Am 6' with a 87cm inseam. Thinking about either the 56 or 58 frame. 56 is the right size but am concerned about the seat to handlebar drop being too much. Anyone else have this problem? 

Thanks in advance.


----------



## LeDomestique (Jan 17, 2007)

I think you'd fit better on a 58.....who fitted you to the 56?


----------



## TassR700 (May 24, 2007)

I was in the same situation between a 58 and 60. I went with a 60 and shorter stem to avoid the large saddle to bar drop since I was buying the bike primarily for recreational riding, not racing.


----------



## stwok (Mar 15, 2007)

leesub said:


> Am 6' with a 87cm inseam. Thinking about either the 56 or 58 frame. 56 is the right size but am concerned about the seat to handlebar drop being too much. Anyone else have this problem?



Your inseam is nearly half of your body length??? You might want to pay more attention to the top tube length. You might have a short torsso.
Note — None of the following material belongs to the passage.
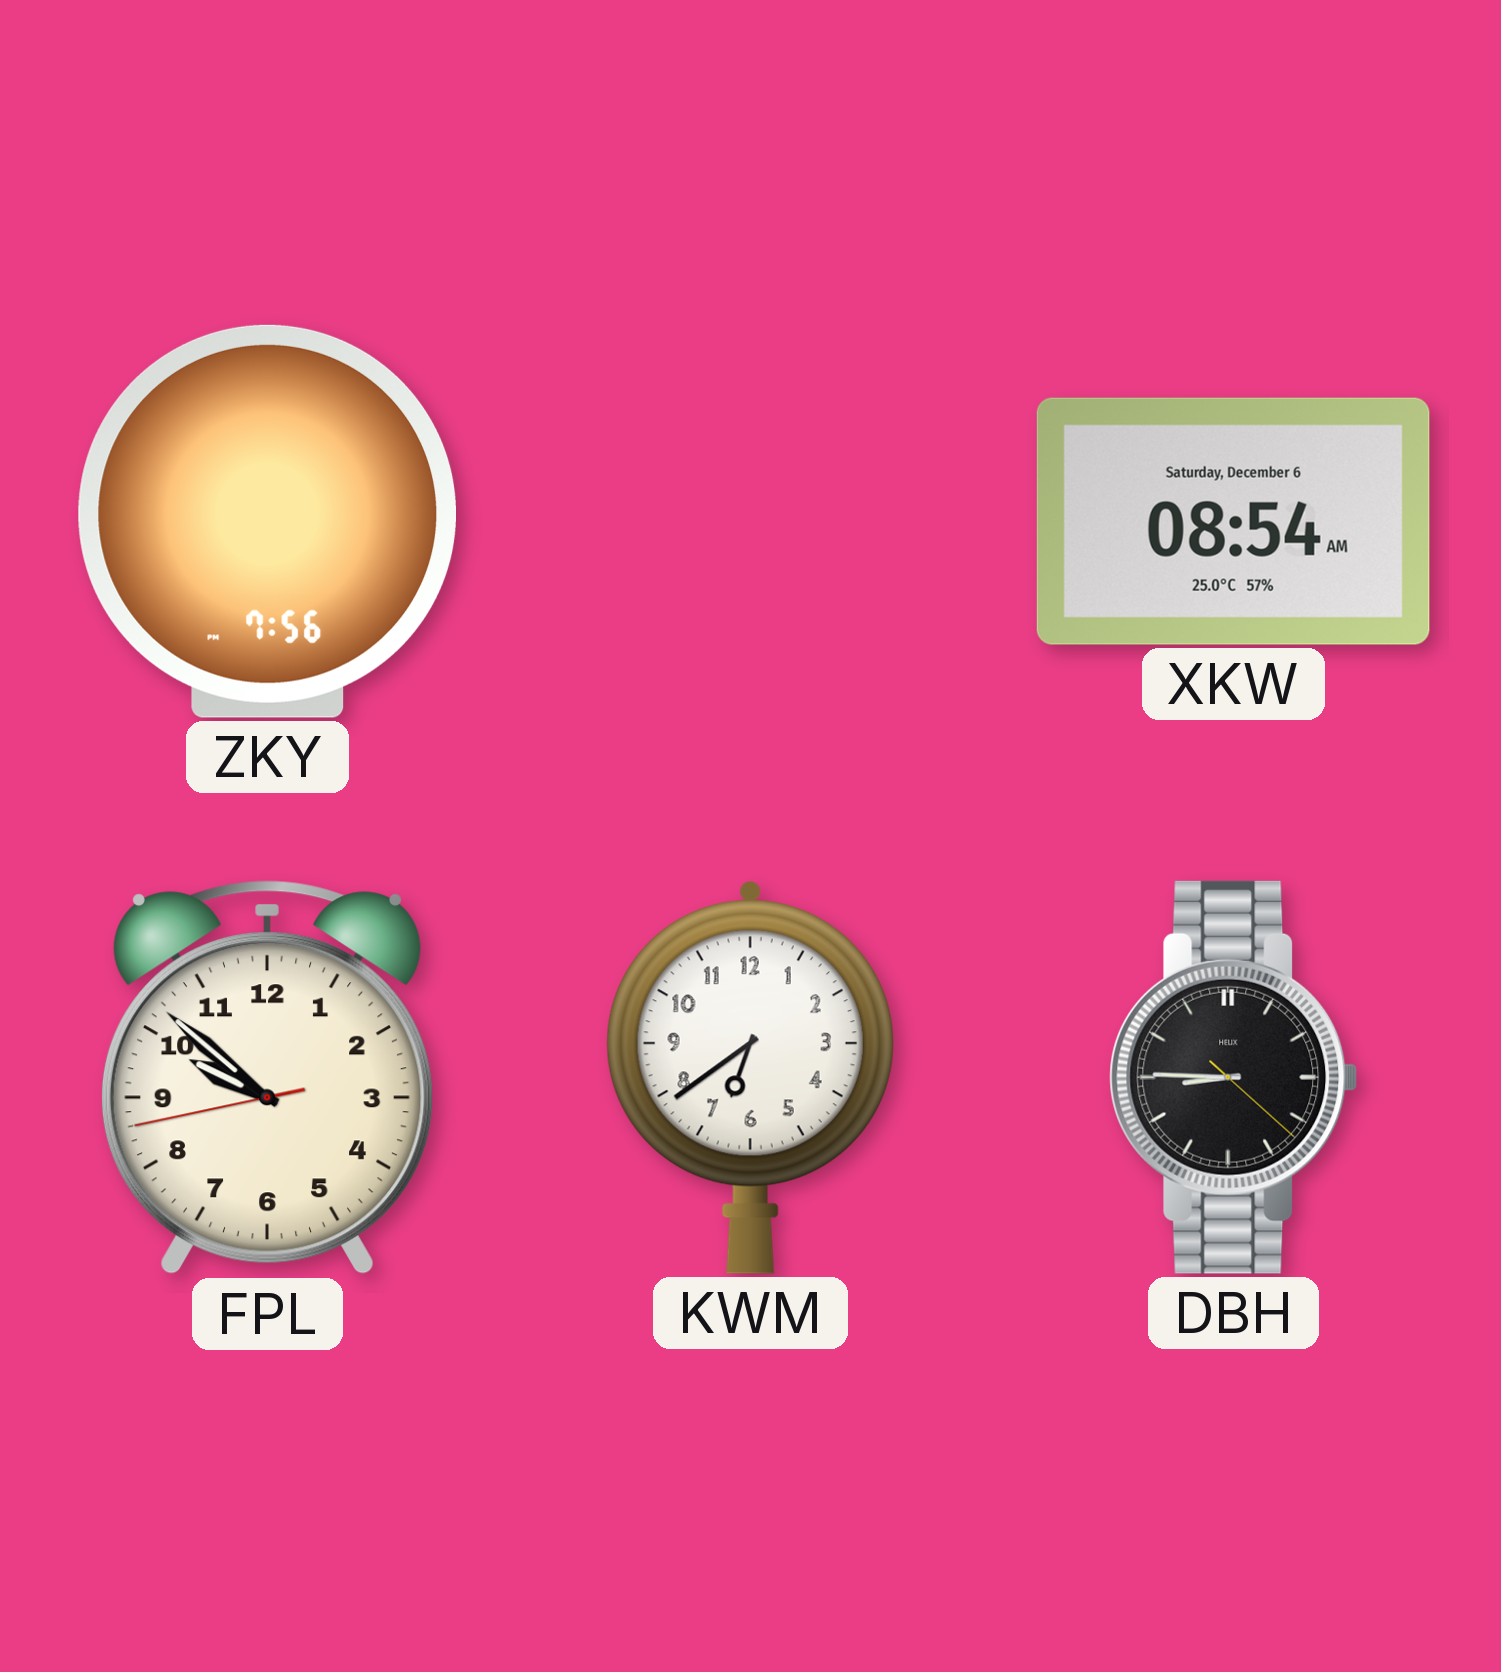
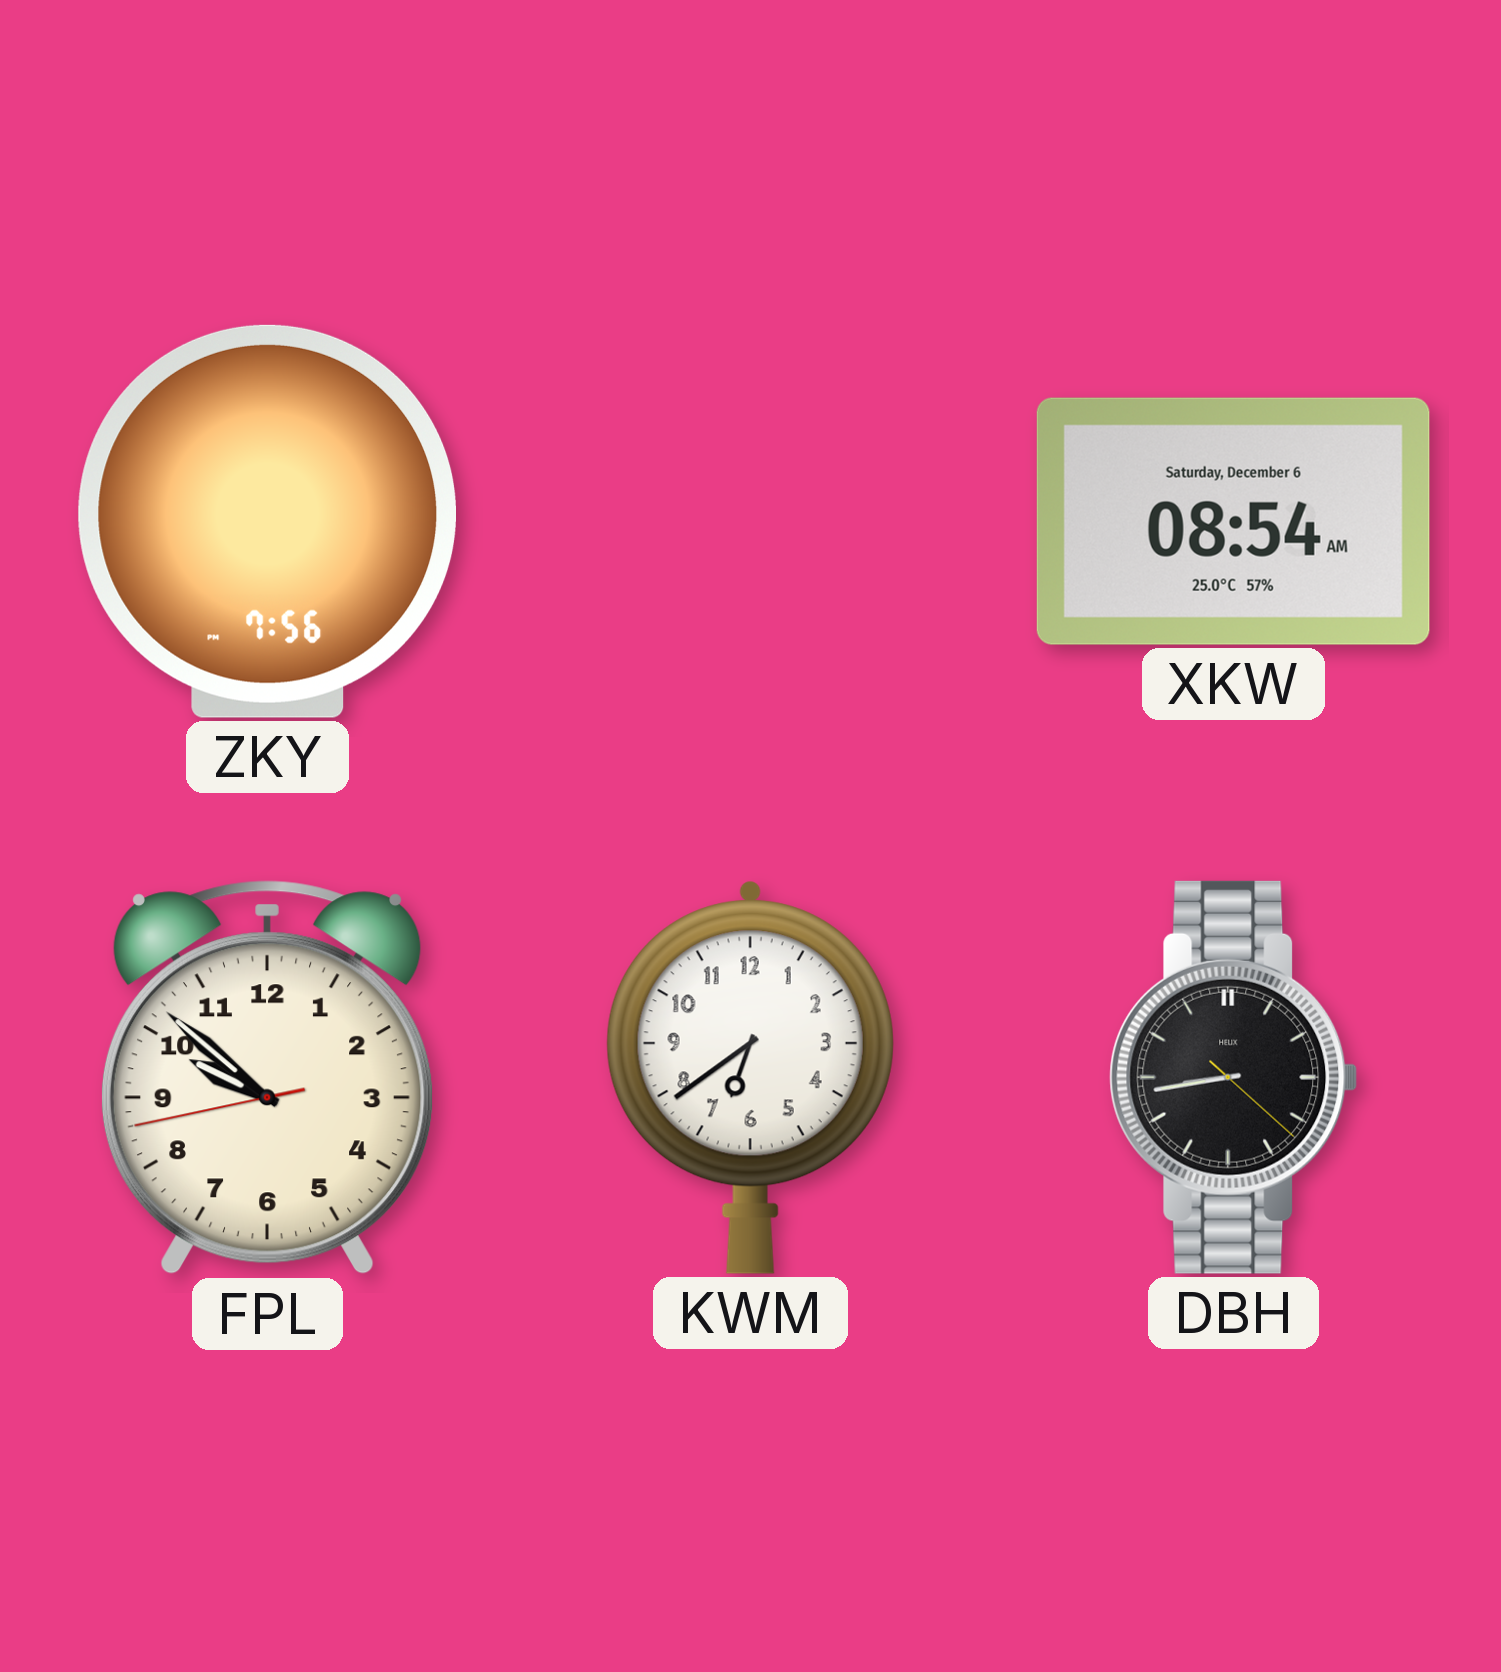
DBH: 8:45 -> 8:43
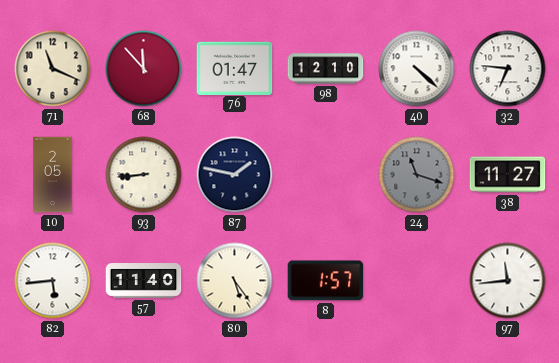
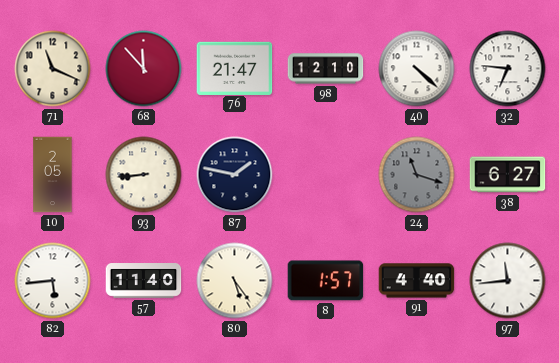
76: 01:47 -> 21:47
38: 11:27 -> 6:27
91: none -> 4:40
I'm 6' also with a 78 cm (about 30.5 inches) inseam, my old bike is a 56 cm, my new one is a 57cm. I prefer the 56 cm.


----------



## cbuchanan (Mar 6, 2006)

I am 6'1" with a 82.5cm inseam. Riding a 58cm Six13, 175mm cranks, 120mm stem. Fits like a glove. I have ridden a 56cm Six13 and it was not terrible, only slightly cramped. I agree with stwok that the top tube is probably more important for your build. The TT on the 56cm would probably fit you a bit better.


----------